Pendant que l’Europe négocie un assouplissement ciblé, d’autres régions du monde sont confrontées à des injonctions contradictoires. En Amérique latine, le Fonds monétaire international (FMI) continue de prôner des réformes fiscales profondes. La presse argentine rapporte ainsi que la Chambre argentine du commerce a rejeté la proposition du FMI d’élargir la base de l’impôt sur le revenu, jugeant une telle mesure « inappropriée » car elle risquerait de déprimer la consommation. Au Brésil, le même FMI juge l’économie résiliente mais insiste sur la nécessité de réformes pour réduire une dette publique jugée dangereusement élevée. L’écart est saisissant : alors que l’Europe envisage des marges de dépenses supplémentaires pour amortir les chocs, les institutions de Bretton Woods maintiennent une orthodoxie budgétaire qui suscite des résistances locales.
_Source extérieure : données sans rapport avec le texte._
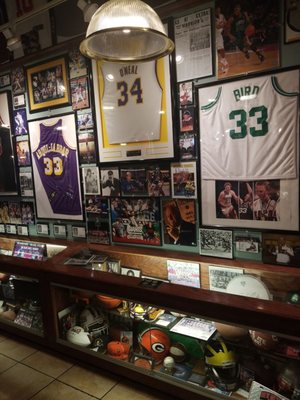 Identify the location of floor. The image size is (300, 400). (89, 380), (117, 390), (40, 381), (55, 387), (53, 366), (24, 352), (9, 365). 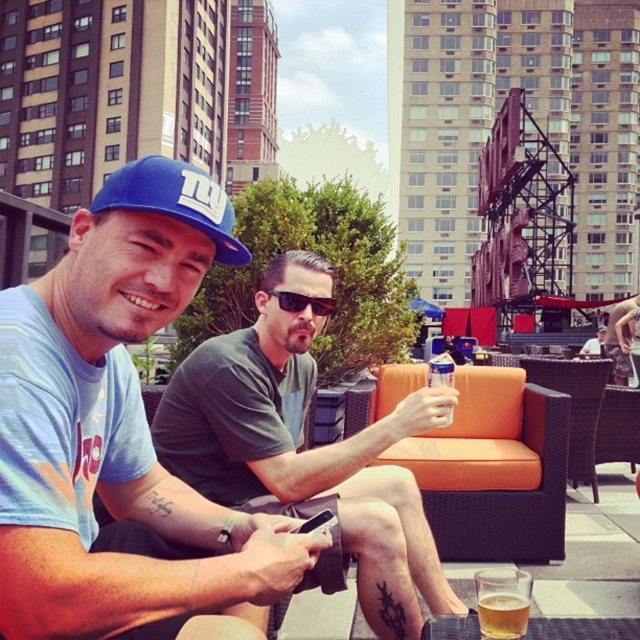 What object is located at the coordinates point [304,301] in the image?

The point [304,301] is on black plastic sunglasses at center.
Cette juxtaposition illustre les tensions globales entre la nécessité d’investir dans la transition énergétique et les carcans de la discipline budgétaire. La flexibilité européenne, bien que modeste, pourrait servir de laboratoire : en liant explicitement les dérogations aux objectifs climatiques, Bruxelles esquisse un modèle de gouvernance où la soutenabilité financière ne se mesure plus seulement à l’aune des ratios de déficit, mais aussi à la capacité de financer une transformation structurelle. Reste à savoir si ce signal suffira à convaincre des économies sous pression, et si d’autres blocs – du Mercosur à l’Afrique – pourront s’en inspirer pour desserrer, à leur tour, l’étau de l’austérité.
Comment la même histoire est racontée ailleurs.
La presse latino-américaine met en avant le rejet catégorique par le patronat argentin de la réforme fiscale proposée par le FMI, jugée inappropriée car elle ne ferait que comprimer la consommation. On observe toutefois un clivage : le débat brésilien accueille favorablement l’appel du Fonds à un ajustement budgétaire ambitieux. L’accent est mis sur la défense de la souveraineté économique et sur la nécessité de réformes intégrales conçues localement.
La presse continentale européenne, en particulier italienne et espagnole, relate l’ouverture de Bruxelles à une flexibilité budgétaire de 0,3 % du PIB pour faire face à la crise énergétique déclenchée par la guerre en Iran et la fermeture du détroit d’Ormuz. Le récit souligne que l’UE n’a que partiellement répondu aux demandes de Rome, en réservant la marge de manœuvre aux investissements verts et non aux baisses de taxes sur les carburants. Le ton est celui d’une urgence pragmatique : une concession minimale, strictement conditionnée à la sortie des énergies fossiles.